La lenta sfilata della Red Bull-Bora non è servita a limitare il passivo di 2’27”
La lenta sfilata della Red Bull-Bora non è servita a limitare il passivo di 2’27”

Roglic, errore o sfortuna?

Probabilmente in serata arriveranno aggiornamenti sulle condizioni di Roglic, l’uomo che ha cambiato squadra per giocarsi il Tour e si ritrova ancora una volta al tappeto come già altre volte in passato. Non è mai per caso, a certi livelli. Enrico Gasparotto ha detto in diretta RAI che da qualche giorno non riescono a vedere la corsa dall’ammiraglia e non si è capito se questo significhi non poter dire ai corridori di stare davanti o se fosse semplicemente un modo per dire che non potesse fare un commento. In ogni caso che Roglic stia sempre indietro e finisca spesso nei guai è un fatto.

Nel finale convulso e mal segnalato di oggi, i primi della classifica erano tutti in testa con le loro squadre. E’ bello pensare che la squadra compatta si il modo di tenerti lontano dai guai, non un drappello afflitto che ti scorta dolorante verso un traguardo ormai troppo lontano.

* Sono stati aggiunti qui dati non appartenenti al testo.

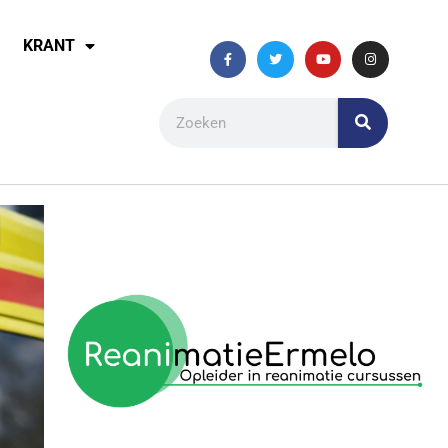
KRANT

«Primoz ha appena fatto la doccia – ha detto Rolf Aldag, manager del team – il medico lo sta visitando, per determinare quali cure mediche ha bisogno. Ci auguriamo tutti che non succeda nulla di grave, per il momento la cosa più importante è lo stesso Primoz, non il suo risultato al Tour de France. Speriamo che stia bene, che non si sia allenato così duramente per niente. E’ un dato di fatto, questa caduta ha avuto conseguenze importanti sulla nostra squadra oggi».